Recognition introduced Bosnia into the international system and opened institutional channels such as diplomacy, UN mechanisms, and global conventions. Admission to the UN is a prerequisite for meaningful international action and protection. In Bosnia’s case, recognition enabled access to aid, peacekeeping missions, and international justice, including war crimes prosecutions. Unlike Palestine, Bosnia had U.S. administration support, led by President Bill Clinton, who after long negotiations brokered a peace deal in 1995. The accord was signed too late — a couple of months after Bosnian Serbs butchered more than 8,000 Muslim men and boys in Srebrenica, and international experts flew in to dig out body parts from hundreds of mass graves. Hundreds remain unidentified three decades later. Bosnia never recovered from its bloody past.
This week, despite U.S. and Israeli objections, and amid war and genocide in Gaza, several major powers recognized the State of Palestine, with officials expressing hope that their decision will help a population starved, bombarded, and displaced in full view of the world for nearly two years. These moves strengthen Palestine’s political and moral standing globally, paving the way for opening diplomatic missions and making use of international institutions. But formal UN membership requires a Security Council recommendation where powers such as the U.S. hold veto power. It does seem that when the international community is unable to stop the bloodshed, it turns to the question of recognition. In Palestine’s case, world powers have been unable to put enough pressure on Israeli Prime Minister Benjamin Netanyahu to sign a ceasefire deal. No matter what they offer, Israel appears determined to pursue its agenda — and after killing more than 50,000 people, to ethnically cleanse the territory and force Palestinians who survived snipers and starvation from their homes.

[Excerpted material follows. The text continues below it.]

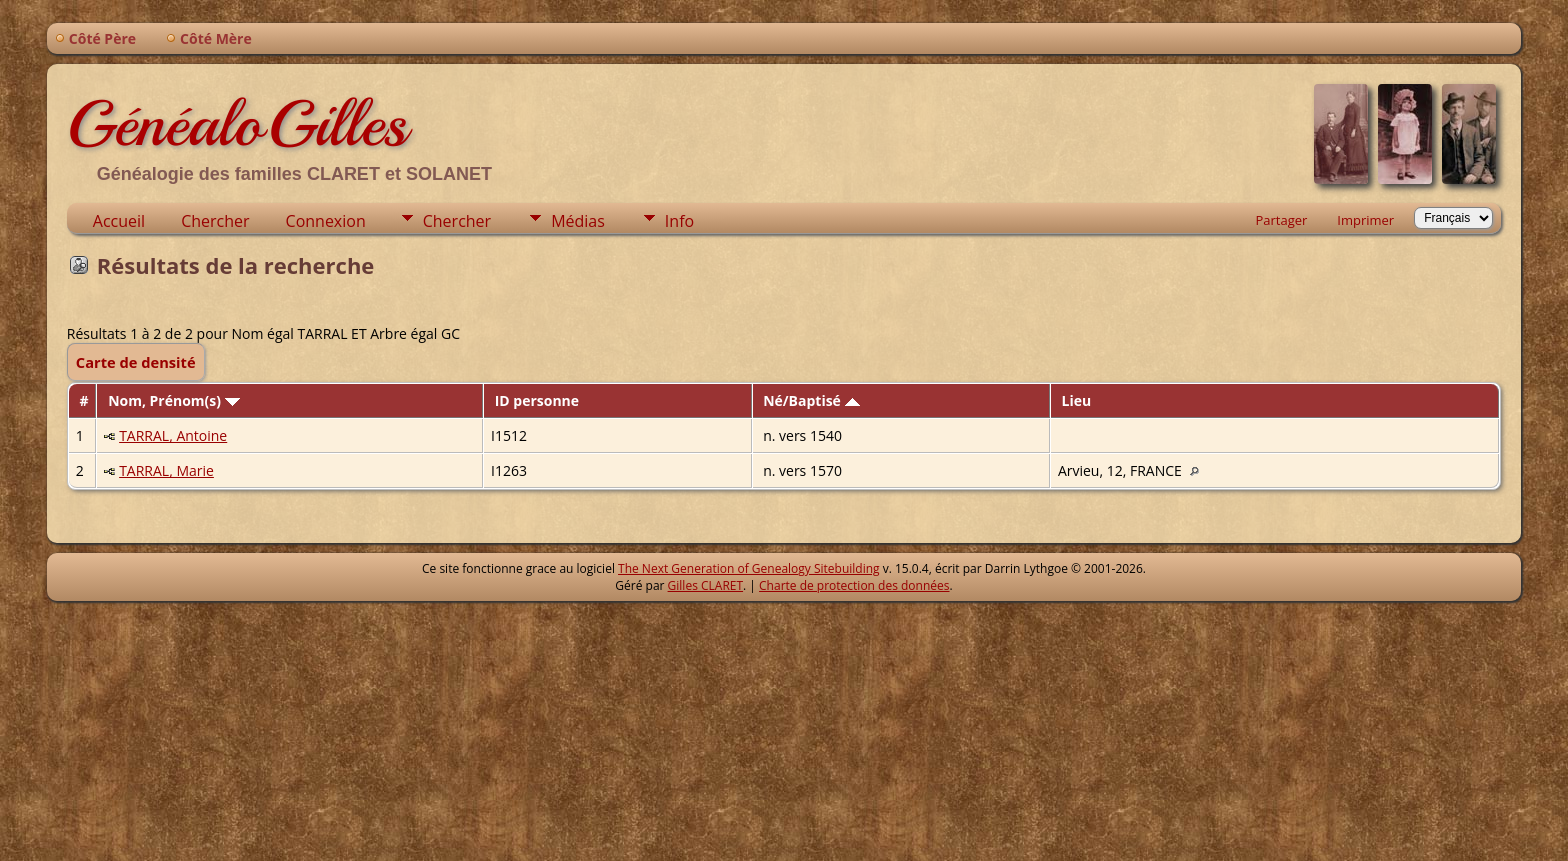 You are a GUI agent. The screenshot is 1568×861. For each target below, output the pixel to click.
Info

Bosnia was admitted to the UN while inheriting the formal state framework of the former Yugoslavia. Palestine has been recognized by more than 130 countries, and today’s recognitions serve less as legal formalities and more as geopolitical signals by Western governments directed at Israel’s policies, meant to breathe new life into the two-state solution.
The practical implications also diverge. For Bosnia, UN membership accelerated institutional state-building under international oversight and peacekeeping forces. For Palestine, recognition increases political pressure but does not address occupation, borders, or enforcement of international law without broader consensus and a shift in power dynamics on the ground. All this will still need to be addressed once a ceasefire is finally reached.
Still, the decision by the UK, Canada, and Australia is historic and symbolically powerful. It boosts Palestine’s legitimacy, offers diplomatic leverage, and leaves Israel and the U.S. looking more isolated than ever. Yet, as Bosnia’s case reminds us, recognition is only a beginning, not an end. True statehood requires functioning institutions, security, control over territory, and international guarantees of rights. Without those practical foundations, recognition risks remaining a political milestone with limited effect on real sovereignty.
Today, as Britain, Canada, and Australia formally recognize the State of Palestine, we witness a diplomatic moment heavy with history but bounded by reality. State recognition is a moral and political signal: confirmation of identity, a restoration of hope for millions seeking their own homeland, and a new channel for international protection of rights.
But Bosnia’s experience teaches a sobering lesson: recognition is necessary, but never sufficient to stop the killing before it is too late. Bosnia gained a UN seat and international backing, yet war trauma, internal divisions, and the slow building of institutions made recovery a drawn-out process. Palestinians may one day gain legitimacy and access to diplomacy, but without real change on the ground, without secure borders, and without a functional state that controls its own space, recognition will remain a powerful symbol but not a guarantee of freedom.
The real test comes after the words. Will the international community find a way to secure a ceasefire in Gaza and finally stop the killing and persecution of Palestinians? Or will recognition remain a hollow declaration that fails to address the core issues of genocide, occupation, and displacement? If these recognitions are genuine, they must be followed by concrete actions. Only then can recognition mark the beginning of the end of uncertainty, rather than just another page in the diplomatic record. Palestinians don’t have any time left, and hopefully this strong diplomatic push by Western powers will bear fruit.